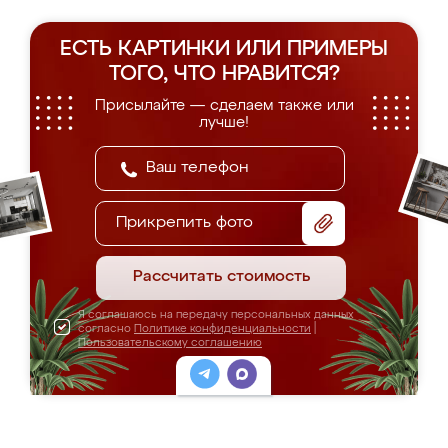
ЕСТЬ КАРТИНКИ ИЛИ ПРИМЕРЫ
ТОГО, ЧТО НРАВИТСЯ?
Присылайте — сделаем также или
лучше!
Прикрепить фото
Рассчитать стоимость
Я соглашаюсь на передачу персональных данных
согласно
Политике конфиденциальности
|
Пользовательскому соглашению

══════════

▶ _The task_: Would you please print the entries once more, word for word, minus the pictures?

▶ _Output of the task_:
ЕСТЬ КАРТИНКИ ИЛИ ПРИМЕРЫ
ТОГО, ЧТО НРАВИТСЯ?
Присылайте — сделаем также или
лучше!
Прикрепить фото
Рассчитать стоимость
Я соглашаюсь на передачу персональных данных
согласно
Политике конфиденциальности
|
Пользовательскому соглашению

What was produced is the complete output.